Irish Nationalism sees no comparison between membership of the UK and the EU - they are quite different in the Irish experience. Irish Nationalism is a much broader church than it was 50 or 60 years ago and many of the English nationalist rhetorical arguments for leaving the EU simply don't wash in Ireland. Irish nationalism has evolved to a point where it is no possible to Irish and European, in the same way as it is possible to be Irish and British, Irish and Protestant, Irish and gay, or Irish and Black. We understand in Ireland that the EU is not replacing our identity with a European identity, it is asking us to add a common EU identity to our distinct national identity. In that context - and SF were slow to cop on to this - there is no difficulty for Irish nationalism and a United, shared Ireland, to be part of European Union. After all, a new united Ireland who have its Britishness and its Irishness side-by-side too.
'The UK is attempting what the Republicans called for themselves (except the UK are attempting it with a clear mandate)...separation from a rejected political union. I would have thought the Irish would understand that instinctively.'
The Irish know the limitations of 'independence', but apparently the British, or should I say the English, don't feel the Irish experience is worthy of consideration. You really think the UK is leaving the EU with a clear mandate? What was that mandate? And where is the evidence of it?
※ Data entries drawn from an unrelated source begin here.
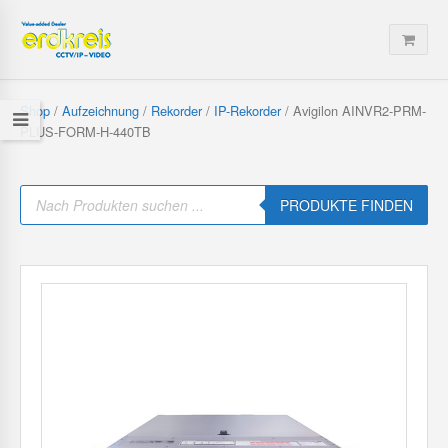
Shop
/
Aufzeichnung
/
Rekorder
/
IP-Rekorder
/ Avigilon AINVR2-PRM-
PLUS-FORM-H-440TB
P
r
PRODUKTE FINDEN
o
d
u
c
t
s
s
e
a
r
c
h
Indeed, the referendum has highlighted the crisis in the UK Demos: both the Scots and Northern Irish must leave the EU because of what is clearly seen outside the UK bubble as a crisis in the heart of English identity and English nationalism. England is behind Brexit - and yet English nationalism still cannot admit that England is its own country, and still conceals itself behind 'Britishness'. This is what we see from an Irish perspective, in no small part because of our history with English nationalism as part of the UK.
Irish nationalism was and is coherent. What is coherent about the English nationalism underpinning the UKs departure from the EU?
Brexit is utterly fascinating to watch, it is a pity there is so much at stake.